La vice-présidente de Biden, la sénatrice californienne Kamala Harris, retournera mardi dans son État d'origine pour rencontrer le personnel des services d'urgence afin d'être informé des incendies de forêt dans l'État.

En 2015, Trump a déclaré sans ambages: «Je ne crois pas au réchauffement climatique, je ne crois pas au réchauffement climatique provoqué par l'homme.» Après que la publication du rapport du Groupe d'experts intergouvernemental sur l'évolution du climat ait conclu que le changement climatique nuirait à l'économie, Trump a déclaré qu'il l'avait lu mais ne le croyait pas. En septembre 2019, il a faussement critiqué le Green New Deal comme un effort qui conduirait à «Plus de vaches. Plus d’avions… plus de monde, non? »

Les climatologues affirment que la montée de la chaleur et l'aggravation des sécheresses en Californie, compatibles avec le changement climatique, ont étendu ce qui avait été la saison des incendies d'automne de l'État à toute l'année, provoquant des incendies plus importants, plus meurtriers et plus fréquents.

Les cinq plus grands incendies de l’État de l’histoire ont fait rage au cours des trois dernières années, y compris l’incendie le plus meurtrier, un incendie de 2018 qui a tué 85 personnes lorsqu’il a balayé la ville de Paradise sur les pentes de la Sierra Nevada.

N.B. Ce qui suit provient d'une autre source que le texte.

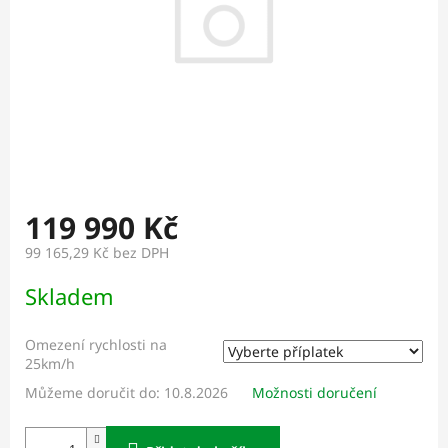
119 990 Kč
99 165,29 Kč
bez DPH
Měrná
Skladem
cena:
Omezení rychlosti na
25km/h
Můžeme doručit do:
10.8.2026
Možnosti doručení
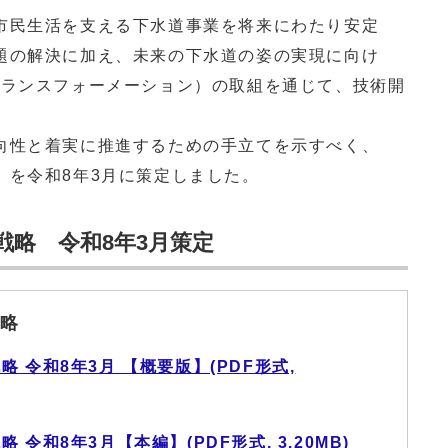
民生活を支える下水道事業を将来にわたり安定
題の解決に加え、未来の下水道の姿の実現に向け
トランスフォーメーション）の取組を通じて、技術開
性と着実に推進するための手立てを示すべく、
」を令和8年3月に策定しました。
戦略 令和8年3月策定
略
 令和8年3月 【概要版】(PDF形式,
令和8年3月【本編】(PDF形式, 3.20MB)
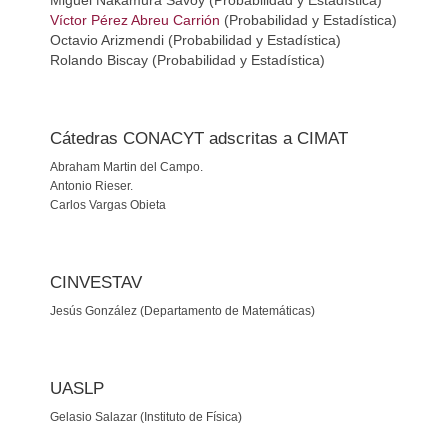
Miguel Nakamura Savoy (Probabilidad y Estadística)
Víctor Pérez Abreu Carrión
(Probabilidad y Estadística)
Octavio Arizmendi (Probabilidad y Estadística)
Rolando Biscay (Probabilidad y Estadística)
Cátedras CONACYT adscritas a CIMAT
Abraham Martin del Campo.
Antonio Rieser.
Carlos Vargas Obieta
CINVESTAV
Jesús González (Departamento de Matemáticas)
UASLP
Gelasio Salazar (Instituto de Física)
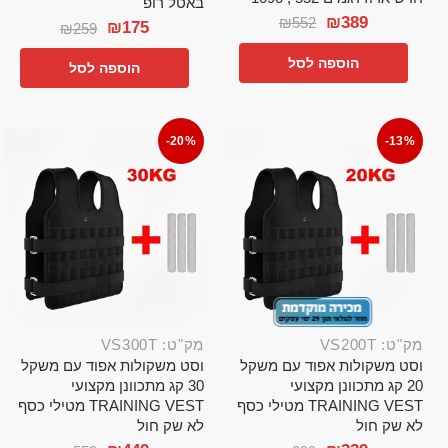
באטל רופ
₪
389
₪
552
₪
175
₪
259
הוספה לסל
הוספה לסל
-20%
-13%
מק"ט: VS200T
מק"ט: VS300T
וסט משקולות אפוד עם משקל
וסט משקולות אפוד עם משקל
20 קג מתכוונן מקצועי
30 קג מתכוונן מקצועי
TRAINING VEST מטילי כסף
TRAINING VEST מטילי כסף
לא שק חול
לא שק חול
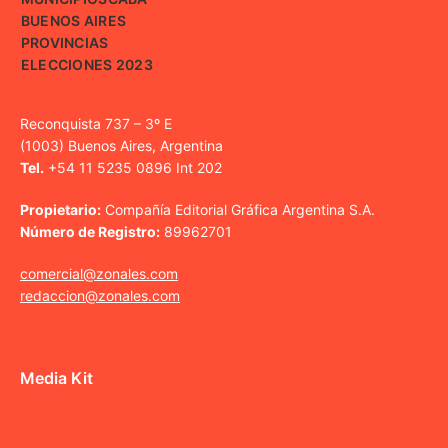
BUENOS AIRES
PROVINCIAS
ELECCIONES 2023
Reconquista 737 – 3º E
(1003) Buenos Aires, Argentina
Tel.
+54 11 5235 0896 Int 202
Propietario:
Compañía Editorial Gráfica Argentina S.A.
Número de Registro:
89962701
comercial@zonales.com
redaccion@zonales.com
Media Kit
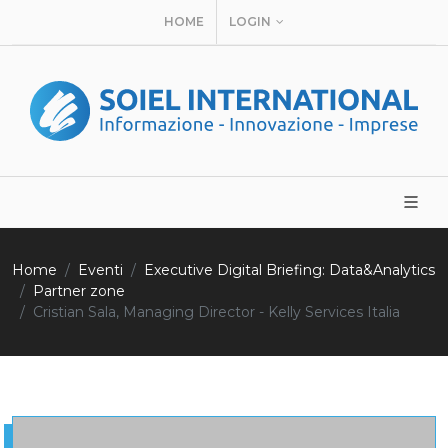
HOME
LOGIN
Home
Eventi
Executive Digital Briefing: Data&Analytics
Partner zone
Cristian Sala, Managing Director - Kelly Services Italia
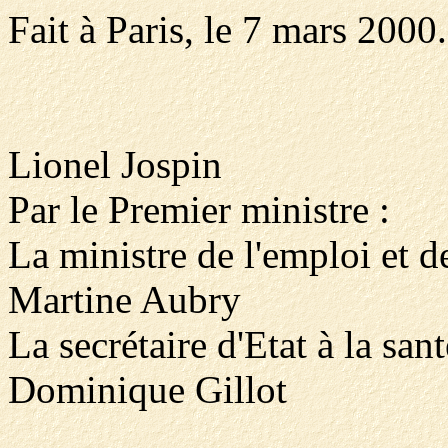
Fait à Paris, le 7 mars 2000.
Lionel Jospin
Par le Premier ministre :
La ministre de l'emploi et de
Martine Aubry
La secrétaire d'Etat à la sant
Dominique Gillot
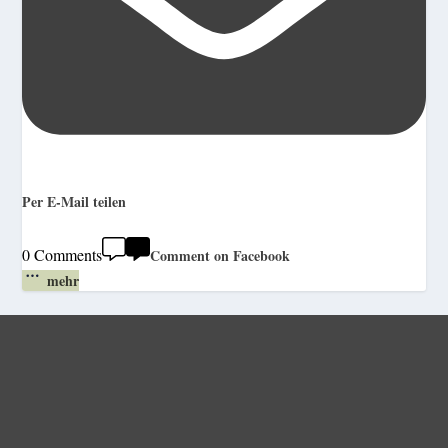
Per E-Mail teilen
0 Comments
Comment on Facebook
mehr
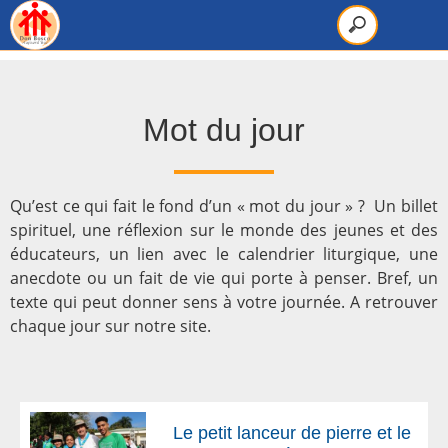
Mot du jour
Qu’est ce qui fait le fond d’un « mot du jour » ? Un billet
spirituel, une réflexion sur le monde des jeunes et des
éducateurs, un lien avec le calendrier liturgique, une
anecdote ou un fait de vie qui porte à penser. Bref, un
texte qui peut donner sens à votre journée. A retrouver
chaque jour sur notre site.
Le petit lanceur de pierre et le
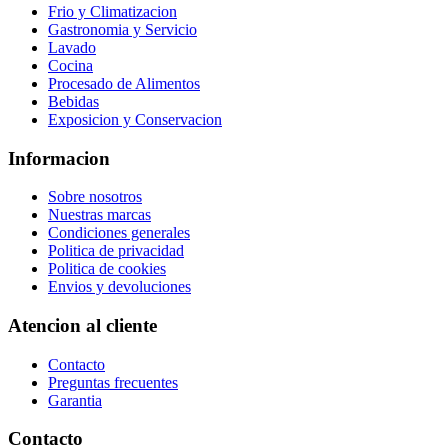
Frio y Climatizacion
Gastronomia y Servicio
Lavado
Cocina
Procesado de Alimentos
Bebidas
Exposicion y Conservacion
Informacion
Sobre nosotros
Nuestras marcas
Condiciones generales
Politica de privacidad
Politica de cookies
Envios y devoluciones
Atencion al cliente
Contacto
Preguntas frecuentes
Garantia
Contacto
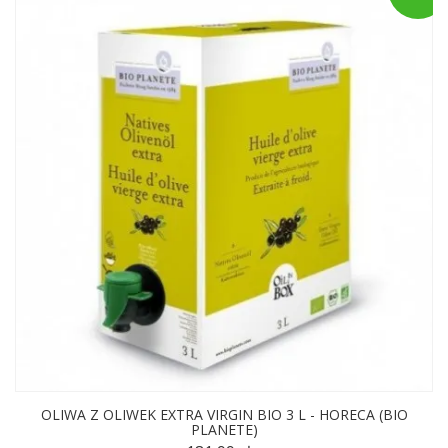
OLIWA Z OLIWEK EXTRA VIRGIN BIO 3 L - HORECA (BIO
PLANETE)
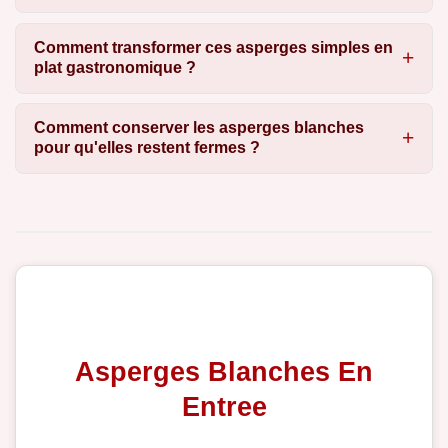
Comment transformer ces asperges simples en
plat gastronomique ?
Comment conserver les asperges blanches
pour qu'elles restent fermes ?
Asperges Blanches En
Entree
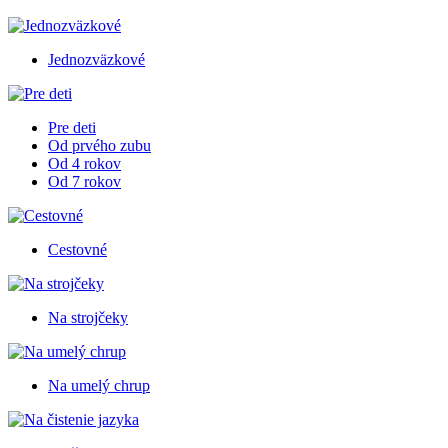
Jednozväzkové
Pre deti
Od prvého zubu
Od 4 rokov
Od 7 rokov
Cestovné
Na strojčeky
Na umelý chrup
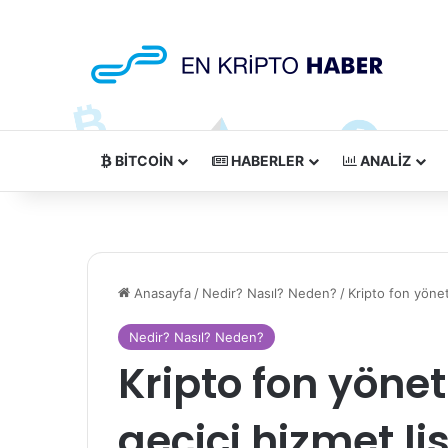
BITCOIN
HABERLER
ANALIZ
Anasayfa
/
Nedir? Nasıl? Neden?
/
Kripto fon yöneti
Nedir? Nasıl? Neden?
Kripto fon yönet
geçici hizmet li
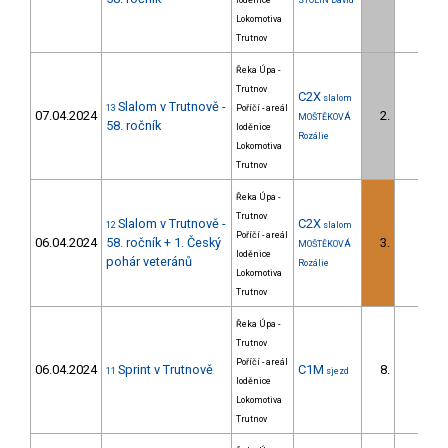
loděnice
STOLÍN David
Lokomotiva
Trutnov
Řeka Úpa -
Trutnov
C2X
slalom
Slalom v Trutnově -
13
Poříčí - areál
07.04.2024
2.
MOŠTĚKOVÁ
58. ročník
loděnice
Rozálie
Lokomotiva
Trutnov
Řeka Úpa -
Trutnov
Slalom v Trutnově -
C2X
12
slalom
Poříčí - areál
06.04.2024
58. ročník + 1. Český
3.
MOŠTĚKOVÁ
loděnice
pohár veteránů
Rozálie
Lokomotiva
Trutnov
Řeka Úpa -
Trutnov
Poříčí - areál
06.04.2024
Sprint v Trutnově
C1M
8.
11
sjezd
loděnice
Lokomotiva
Trutnov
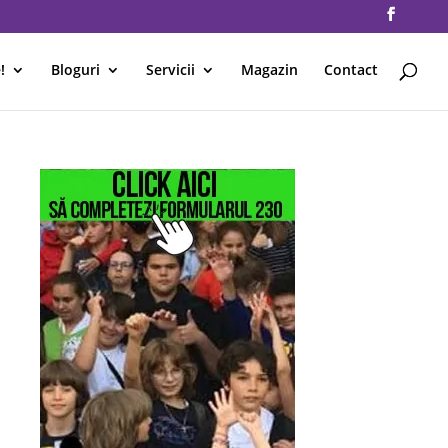
!
Bloguri
Servicii
Magazin
Contact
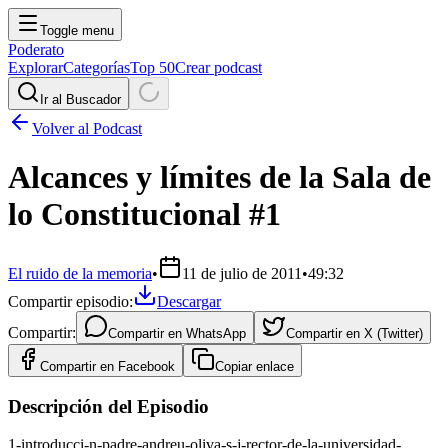
Toggle menu
Poderato
Explorar
Categorías
Top 50
Crear podcast
Ir al Buscador
Volver al Podcast
Alcances y límites de la Sala de
lo Constitucional #1
El ruido de la memoria
•
11 de julio de 2011
•
49:32
Compartir episodio:
Descargar
Compartir:
Compartir en
WhatsApp
Compartir en
X (Twitter)
Compartir en
Facebook
Copiar enlace
Descripción del Episodio
1-introducci-n-padre-andreu-oliva-s-j-rector-de-la-universidad-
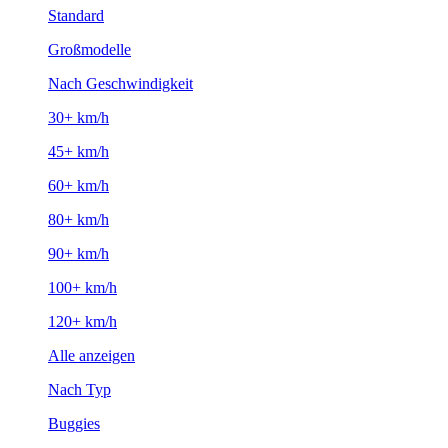
Standard
Großmodelle
Nach Geschwindigkeit
30+ km/h
45+ km/h
60+ km/h
80+ km/h
90+ km/h
100+ km/h
120+ km/h
Alle anzeigen
Nach Typ
Buggies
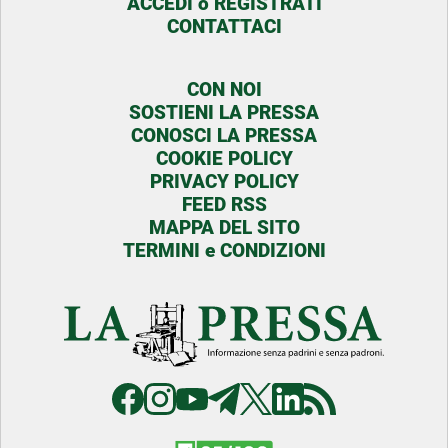
ACCEDI o REGISTRATI
CONTATTACI
CON NOI
SOSTIENI LA PRESSA
CONOSCI LA PRESSA
COOKIE POLICY
PRIVACY POLICY
FEED RSS
MAPPA DEL SITO
TERMINI e CONDIZIONI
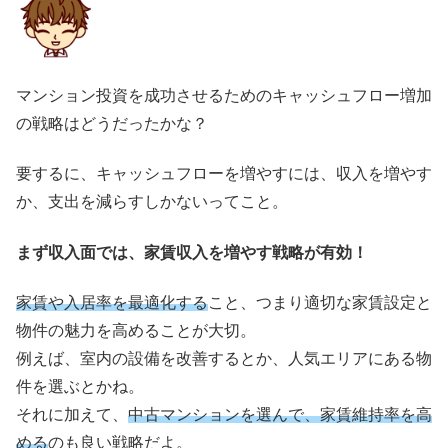
マンション投資を成功させるためのキャッシュフロー増加
の戦略はどうだったかな？
要するに、キャッシュフローを増やすには、収入を増やす
か、支出を減らすしかないってこと。
まず収入面では、家賃収入を増やす戦略が有効！
家賃や入居率を最適化する
こと、つまり適切な家賃設定と
物件の魅力を高めることが大切。
例えば、室内の設備を改善するとか、人気エリアにある物
件を選ぶとかね。
それに加えて、
中古マンションを選んで、家賃維持率を高
める
のも良い戦略だよ。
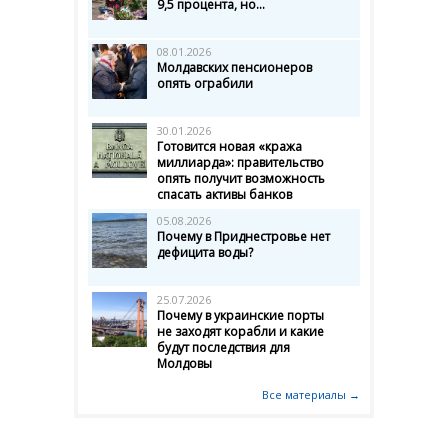
9,5 процента, но...
08.01.2026
Молдавских пенсионеров
опять ограбили
30.01.2026
Готовится новая «кража
миллиарда»: правительство
опять получит возможность
спасать активы банков
05.08.2026
Почему в Приднестровье нет
дефицита воды?
25.07.2026
Почему в украинские порты
не заходят корабли и какие
будут последствия для
Молдовы
Все материалы →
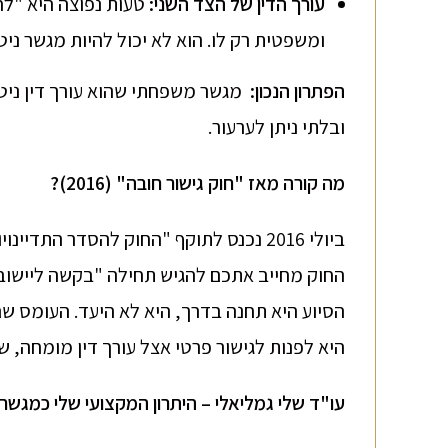
עורך הדין של הצד השני
:
טעות נפוצה היא "לחס
ומשפטית רק לו. הוא לא יכול להיות מגשר נ
הפתרון הנכון
:
מגשר משפחתי שהוא עורך דין ניטר
ובלתי ניתן לערעור.
מה קורה מאז "חוק גישור חובה
" (2016)
?
ביולי 2016 נכנס לתוקף "החוק להסדר הת
החוק מחייב אתכם להגיש תחילה "בקשה ליישוב ס
הסיוע היא תחנה בדרך, היא לא היעד. העומס שם
היא לפנות לגישור פרטי אצל עורך דין מומחה,
עו"ד שלי גמליאלי – היתרון המקצועי שלי כמגשר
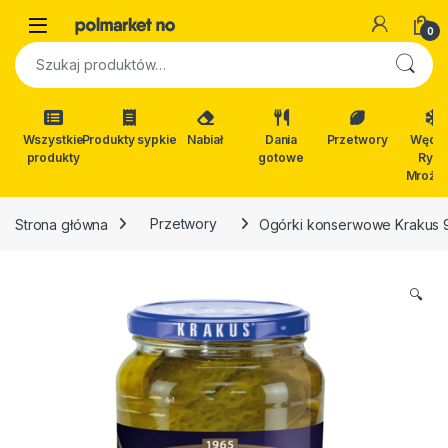
Skip to navigation
Skip to content
Open
0
Szukaj:
Wszystkie
Produkty sypkie
Nabiał
Dania
Przetwory
Wędli
produkty
gotowe
Ryby
Mrożon
Strona główna
Przetwory
Ogórki konserwowe Krakus 
🔍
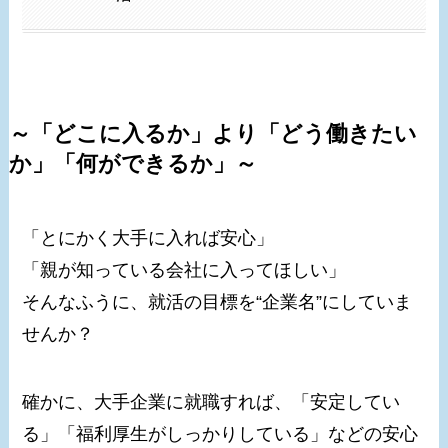
～「どこに入るか」より「どう働きたい
か」「何ができるか」～
「とにかく大手に入れば安心」
「親が知っている会社に入ってほしい」
そんなふうに、就活の目標を“企業名”にしていま
せんか？
確かに、大手企業に就職すれば、「安定してい
る」「福利厚生がしっかりしている」などの安心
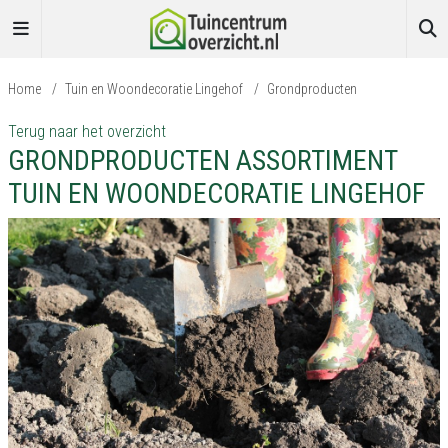
Home
/
Tuin en Woondecoratie Lingehof
/
Grondproducten
Terug naar het overzicht
GRONDPRODUCTEN ASSORTIMENT
TUIN EN WOONDECORATIE LINGEHOF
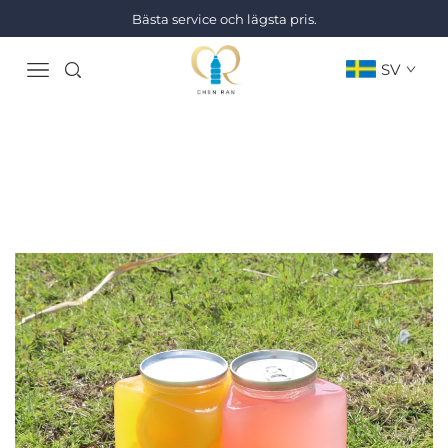
Bästa service och lägsta pris.
SV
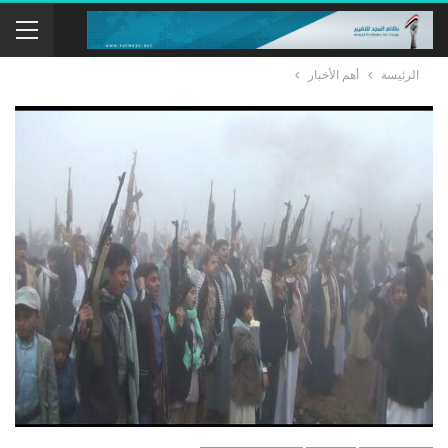
الرئيسة
أهم الأخبار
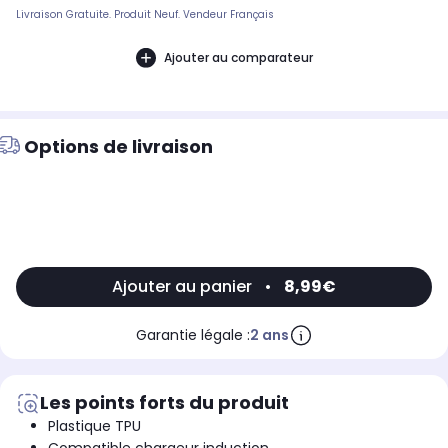
Livraison Gratuite. Produit Neuf. Vendeur Français
Ajouter au comparateur
Options de livraison
Ajouter au panier
•
8,99€
Garantie légale :
2 ans
Les points forts du produit
Plastique TPU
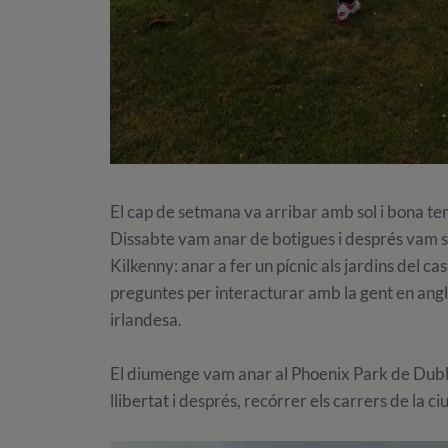
El cap de setmana va arribar amb sol i bona te
Dissabte vam anar de botigues i després vam se
Kilkenny: anar a fer un pícnic als jardins del ca
preguntes per interacturar amb la gent en angl
irlandesa.
El diumenge vam anar al Phoenix Park de Dubl
llibertat i després, recórrer els carrers de la c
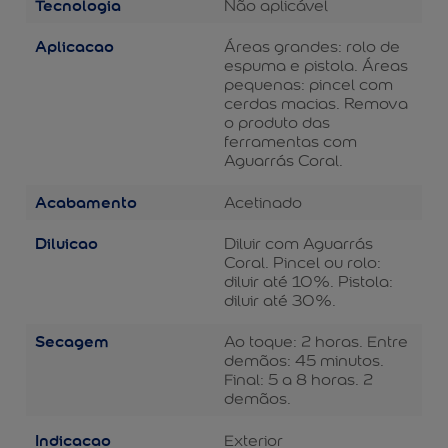
Tecnologia
Não aplicável
Aplicacao
Áreas grandes: rolo de
espuma e pistola. Áreas
pequenas: pincel com
cerdas macias. Remova
o produto das
ferramentas com
Aguarrás Coral.
Acabamento
Acetinado
Diluicao
Diluir com Aguarrás
Coral. Pincel ou rolo:
diluir até 10%. Pistola:
diluir até 30%.
Secagem
Ao toque: 2 horas. Entre
demãos: 45 minutos.
Final: 5 a 8 horas. 2
demãos.
Indicacao
Exterior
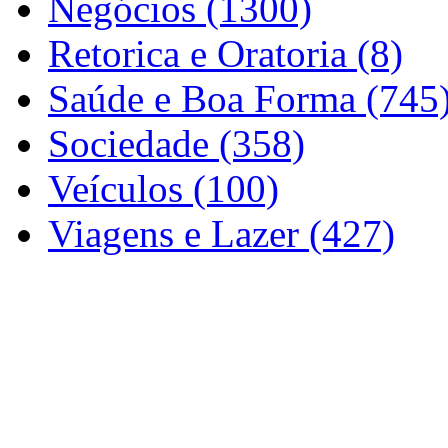
Negócios (1300)
Retorica e Oratoria (8)
Saúde e Boa Forma (745
Sociedade (358)
Veículos (100)
Viagens e Lazer (427)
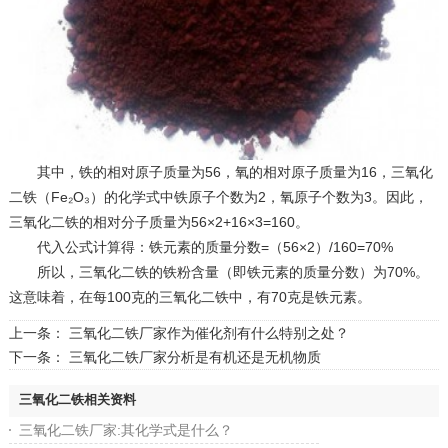
其中，铁的相对原子质量为56，氧的相对原子质量为16，三氧化
二铁（Fe₂O₃）的化学式中铁原子个数为2，氧原子个数为3。因此，
三氧化二铁的相对分子质量为56×2+16×3=160。
代入公式计算得：铁元素的质量分数=（56×2）/160=70%
所以，‌三氧化二铁的铁粉含量（即铁元素的质量分数）为70%‌。
这意味着，在每100克的三氧化二铁中，有70克是铁元素。
上一条：
三氧化二铁厂家作为催化剂有什么特别之处？
下一条：
三氧化二铁厂家分析是有机还是无机物质
三氧化二铁相关资料
三氧化二铁厂家:其化学式是什么？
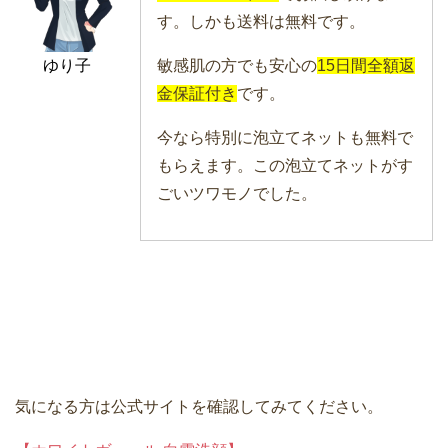
す。しかも送料は無料です。
敏感肌の方でも安心の
15日間全額返
ゆり子
金保証付き
です。
今なら特別に泡立てネットも無料で
もらえます。この泡立てネットがす
ごいツワモノでした。
気になる方は公式サイトを確認してみてください。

Lors de sa visite de lundi, Trump a décerné à sept membres de la Garde nationale de Californie la Distinguished Flying Cross pour le sauvetage de dizaines de Californiens lors des incendies de Paradise en 2018.

Une analyse réalisée en août par Michael Goss, chercheur à Stanford sur le climat et les incendies de forêt, a révélé qu'une augmentation de près de 2 degrés (1 Celsius) des températures automnales et une baisse de 30% des précipitations ont plus que doublé le nombre de jours d'automne avec des incendies extrêmes. les 40 dernières années.